Une grimace traversa les lèvres du vieil elfe.
«
C’est trop tôt... C’est beaucoup trop tôt. Est-ce qu’elle se rappelle... ? -
Non... Mais ça ne saurait tarder, maintenant. Elle va tomber enceinte ce soir, et, avec ce bébé, nos sceaux vont se rompre. -
Nous l’avions anticipé. Il sait que sa proie est là. Le Temple a été attaqué il y a quelques semaines... Ils voulaient savoir qui a survécu ce soir-là. Ils ne savent pas encore qu’il s’agit de Shunya, mais... Plus sa magie se réveillera, et plus Il le sentira. -
Nous devrions le leur dire... -
Et les paniquer inutilement ? Nous avons tout perdu, Ilyn. L’Héritage n’existe plus. Partout, la Rose étend ses pétales, et nous ne pouvons que compter les points. Ce que je dis, c’est qu’il faut retrouver Roland au plus vite. Veille encore sur elles, Ilyn. Elles méritent le bonheur auquel nous avons été privés. -
C’est amusant, non ? J’existe depuis plusieurs siècles, toi depuis des millénaires... Mais, pour autant... »
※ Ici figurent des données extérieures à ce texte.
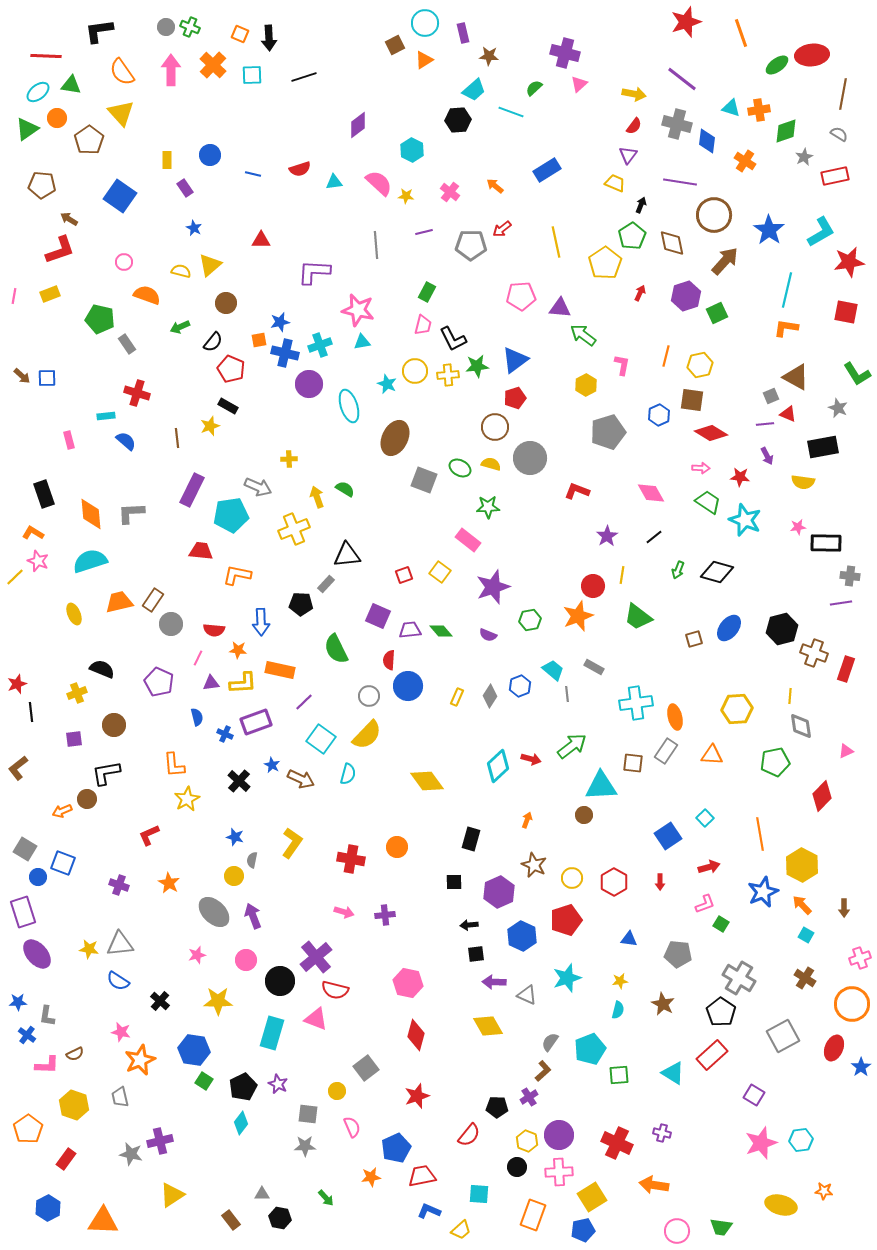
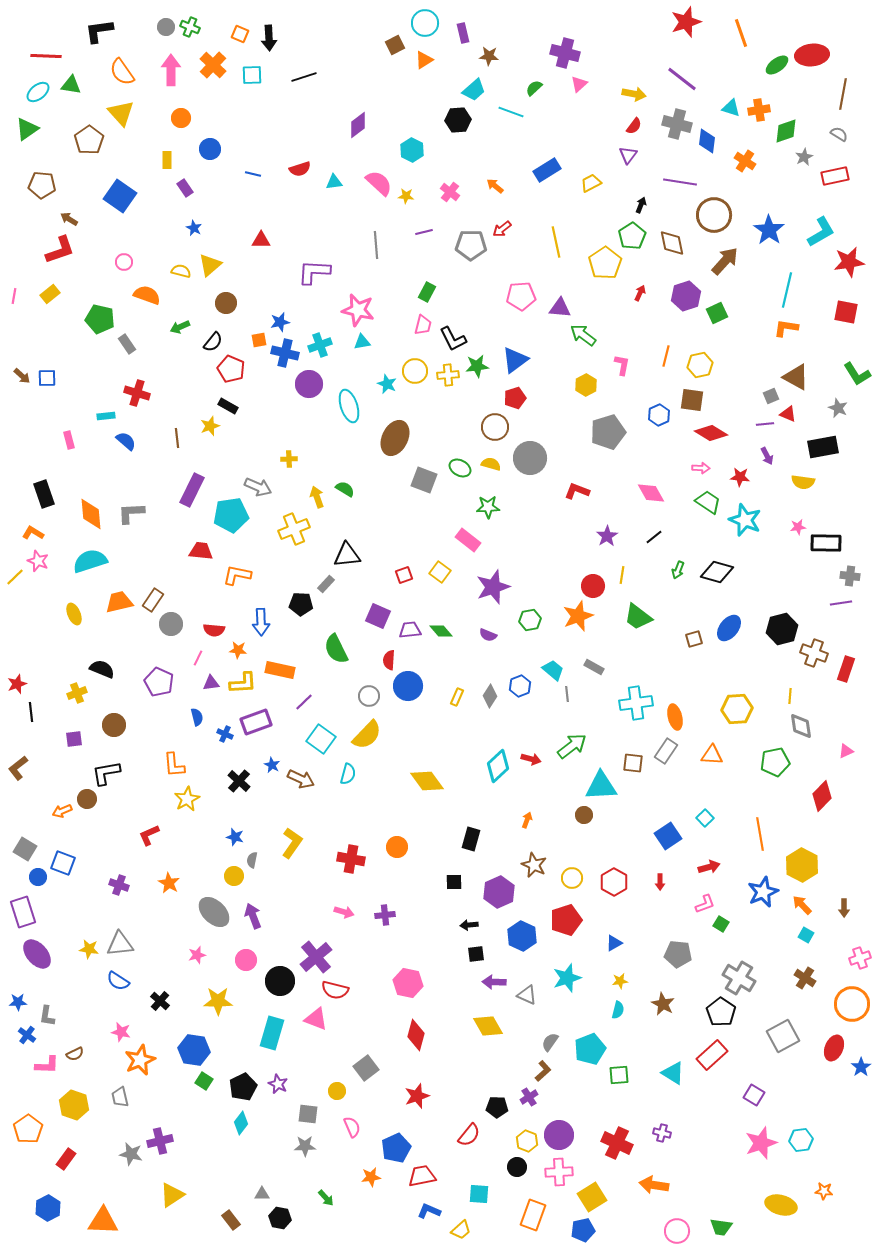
orange circle at (57, 118): moved 124 px right
blue circle at (210, 155): moved 6 px up
yellow trapezoid at (615, 183): moved 24 px left; rotated 50 degrees counterclockwise
yellow rectangle at (50, 294): rotated 18 degrees counterclockwise
blue triangle at (629, 939): moved 15 px left, 4 px down; rotated 36 degrees counterclockwise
Le balcon de la chambre royale s’ouvrit sur le couple. Elles souriaient ensemble, insouciantes, heureuses, comme elles mériteraient de l’être. Shunya tenait dans sa main la lanterne, et Hinata enflamma la bougie, puis elles tinrent toutes les deux, à bout de bras, la lanterne, avant de la relâcher. Fugacement, la lanterne s’éleva, semblant redescendre, puis décolla à nouveau. Elles s’embrassèrent alors, sous les yeux d’Ilyn Kaguya et de son père, l’
Omniprêtre de Sylvandell, qui compléta la phrase inachevée d’Ilyn.
«
...Nous manquons de temps. »
Pendant ce temps, dans le ciel, la lanterne solitaire du couple royal fut rapidement rejointe par ses consœurs.
Pour cette fin de soirée, Edoras brillait de mille feux.